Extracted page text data
<<<<
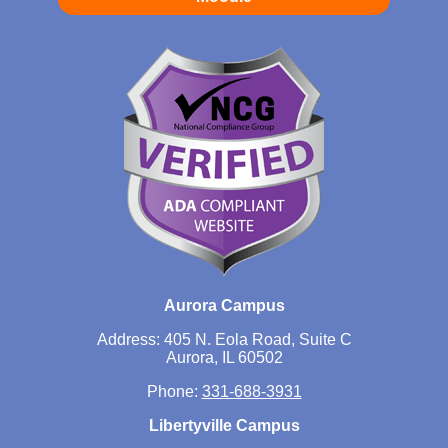
Aurora Campus
Address: 405 N. Eola Road, Suite C
Aurora, IL 60502
Phone:
331-688-3931
Libertyville Campus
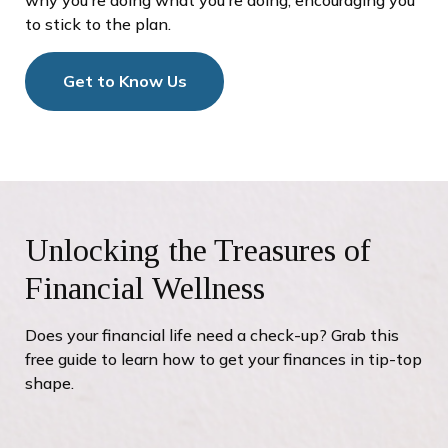
to stick to the plan.
Get to Know Us
Unlocking the Treasures of
Financial Wellness
Does your financial life need a check-up? Grab this
free guide to learn how to get your finances in tip-top
shape.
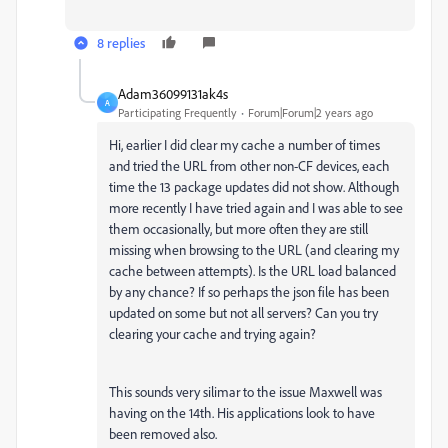
8 replies
Adam36099131ak4s
A
Participating Frequently
Forum|Forum|2 years ago
Hi, earlier I did clear my cache a number of times
and tried the URL from other non-CF devices, each
time the 13 package updates did not show. Although
more recently I have tried again and I was able to see
them occasionally, but more often they are still
missing when browsing to the URL (and clearing my
cache between attempts). Is the URL load balanced
by any chance? If so perhaps the json file has been
updated on some but not all servers? Can you try
clearing your cache and trying again?
This sounds very silimar to the issue Maxwell was
having on the 14th. His applications look to have
been removed also.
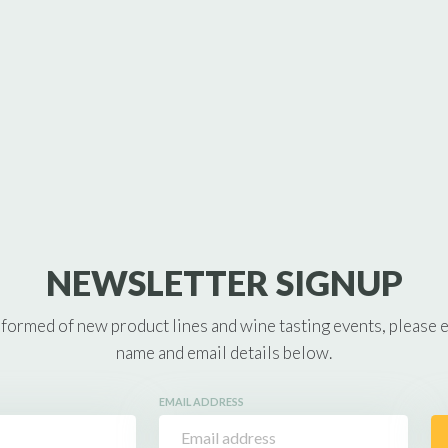
NEWSLETTER SIGNUP
nformed of new product lines and wine tasting events, please 
name and email details below.
EMAIL ADDRESS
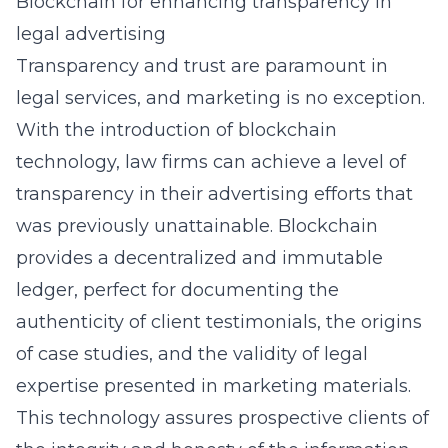
Blockchain for enhancing transparency in
legal advertising
Transparency and trust are paramount in
legal services, and marketing is no exception.
With the introduction of
blockchain
technology
, law firms can achieve a level of
transparency in their advertising efforts that
was previously unattainable. Blockchain
provides a decentralized and immutable
ledger, perfect for documenting the
authenticity of client testimonials, the origins
of case studies, and the validity of legal
expertise presented in marketing materials.
This technology assures prospective clients of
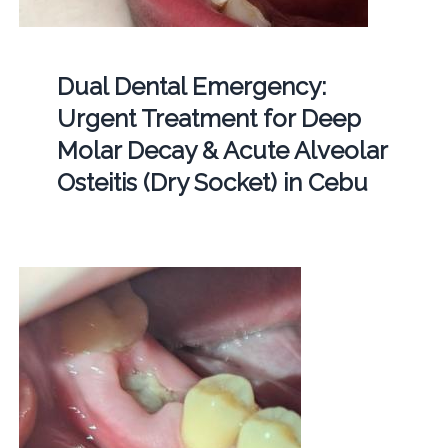
Dual Dental Emergency:
Urgent Treatment for Deep
Molar Decay & Acute Alveolar
Osteitis (Dry Socket) in Cebu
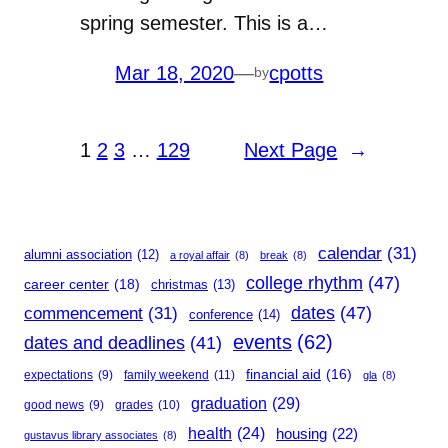
spring semester. This is a…
Mar 18, 2020
—
cpotts
by
1
2
3
…
129
Next Page
→
calendar
(31)
alumni association
(12)
a royal affair
(8)
break
(8)
college rhythm
(47)
career center
(18)
christmas
(13)
dates
(47)
commencement
(31)
conference
(14)
events
(62)
dates and deadlines
(41)
financial aid
(16)
expectations
(9)
family weekend
(11)
gla
(8)
graduation
(29)
good news
(9)
grades
(10)
health
(24)
housing
(22)
gustavus library associates
(8)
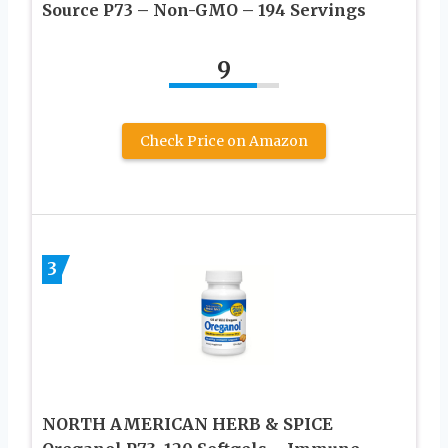
Source P73 – Non-GMO – 194 Servings
9
Check Price on Amazon
3
NORTH AMERICAN HERB & SPICE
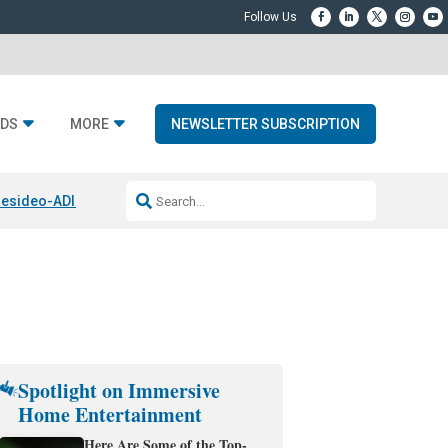
DS
MORE
NEWSLETTER SUBSCRIPTION
esideo-ADI Spinoff Complete
Q Acoustics 3040c
Home Entertainment
Spotlight on Immersive
Home Entertainment
Here Are Some of the Top-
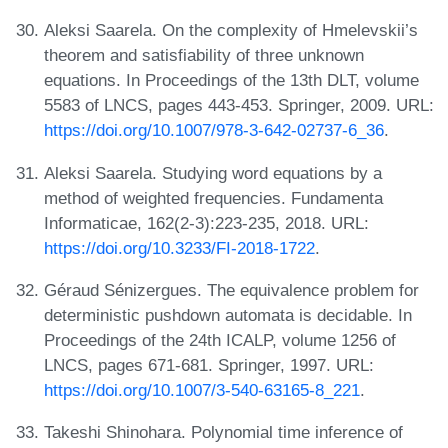
Aleksi Saarela. On the complexity of Hmelevskii’s
theorem and satisfiability of three unknown
equations. In Proceedings of the 13th DLT, volume
5583 of LNCS, pages 443-453. Springer, 2009. URL:
https://doi.org/10.1007/978-3-642-02737-6_36
.
Aleksi Saarela. Studying word equations by a
method of weighted frequencies. Fundamenta
Informaticae, 162(2-3):223-235, 2018. URL:
https://doi.org/10.3233/FI-2018-1722
.
Géraud Sénizergues. The equivalence problem for
deterministic pushdown automata is decidable. In
Proceedings of the 24th ICALP, volume 1256 of
LNCS, pages 671-681. Springer, 1997. URL:
https://doi.org/10.1007/3-540-63165-8_221
.
Takeshi Shinohara. Polynomial time inference of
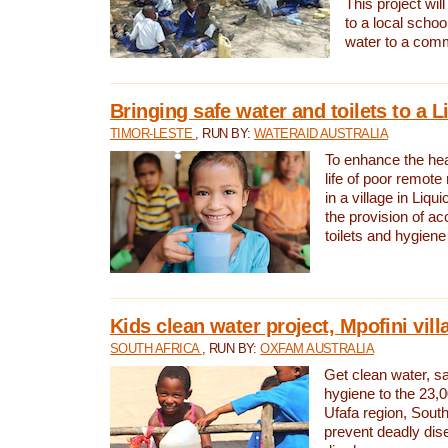
This project will
to a local schoo
water to a com
Bringing safe water and toilets to a L
TIMOR-LESTE
, RUN BY:
WATERAID AUSTRALIA
To enhance the heal
life of poor remote 
in a village in Liqui
the provision of ac
toilets and hygiene
Kids clean water project, Mpofini vill
SOUTH AFRICA
, RUN BY:
OXFAM AUSTRALIA
Get clean water, sa
hygiene to the 23,0
Ufafa region, South
prevent deadly dis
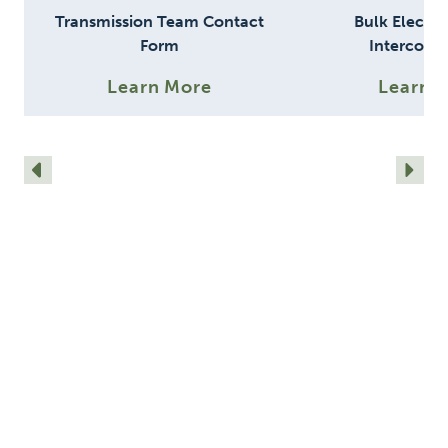
Transmission Team Contact
Bulk Electri
Form
Interconn
Require
Learn More
Learn 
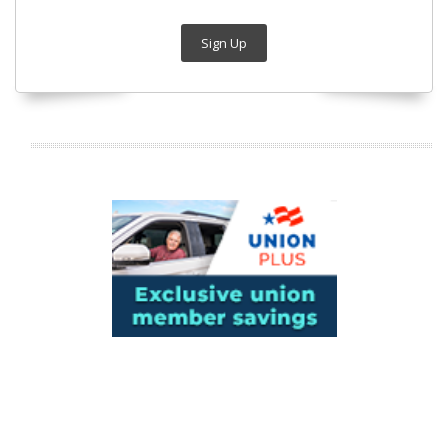
Sign Up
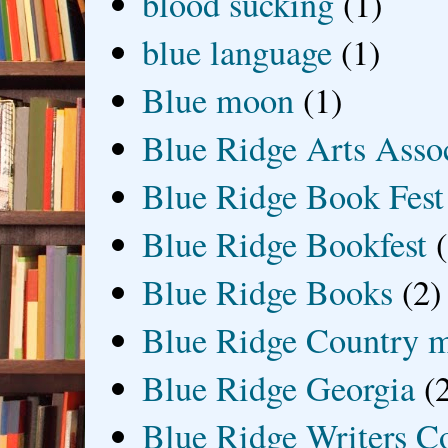
blood sucking
(1)
blue language
(1)
Blue moon
(1)
Blue Ridge Arts Asso
Blue Ridge Book Fest
Blue Ridge Bookfest
Blue Ridge Books
(2)
Blue Ridge Country 
Blue Ridge Georgia
(
Blue Ridge Writers C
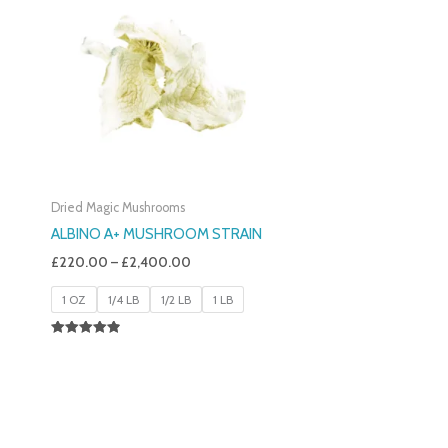
£220.00
Through
£2,400.00
Dried Magic Mushrooms
ALBINO A+ MUSHROOM STRAIN
£
220.00
–
£
2,400.00
1 OZ
1/4 LB
1/2 LB
1 LB
Rated
4.93
Out Of 5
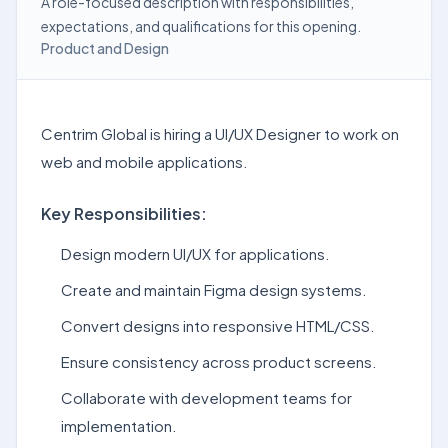
A role-focused description with responsibilities,
expectations, and qualifications for this opening.
Product and Design
Centrim Global is hiring a UI/UX Designer to work on
web and mobile applications.
Key Responsibilities:
Design modern UI/UX for applications.
Create and maintain Figma design systems.
Convert designs into responsive HTML/CSS.
Ensure consistency across product screens.
Collaborate with development teams for
implementation.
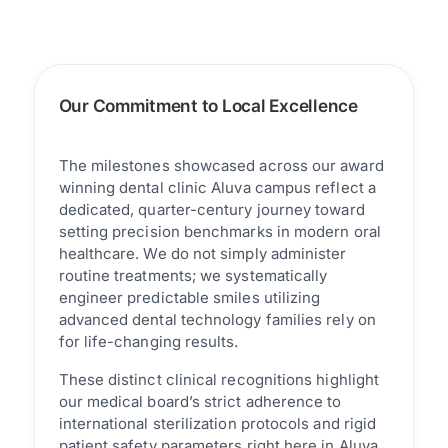
Our Commitment to Local Excellence
The milestones showcased across our award
winning dental clinic Aluva campus reflect a
dedicated, quarter-century journey toward
setting precision benchmarks in modern oral
healthcare. We do not simply administer
routine treatments; we systematically
engineer predictable smiles utilizing
advanced dental technology families rely on
for life-changing results.
These distinct clinical recognitions highlight
our medical board’s strict adherence to
international sterilization protocols and rigid
patient safety parameters right here in Aluva.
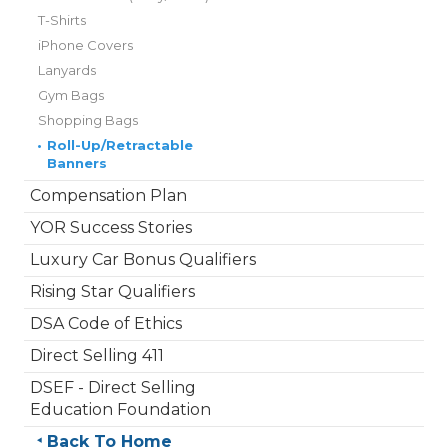
T-Shirts
iPhone Covers
Lanyards
Gym Bags
Shopping Bags
•
Roll-Up/Retractable
Banners
Compensation Plan
YOR Success Stories
Luxury Car Bonus Qualifiers
Rising Star Qualifiers
DSA Code of Ethics
Direct Selling 411
DSEF - Direct Selling
Education Foundation
Back To Home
>>>>
From the records above, count the lines that contain "applications". Only the number should be written.

3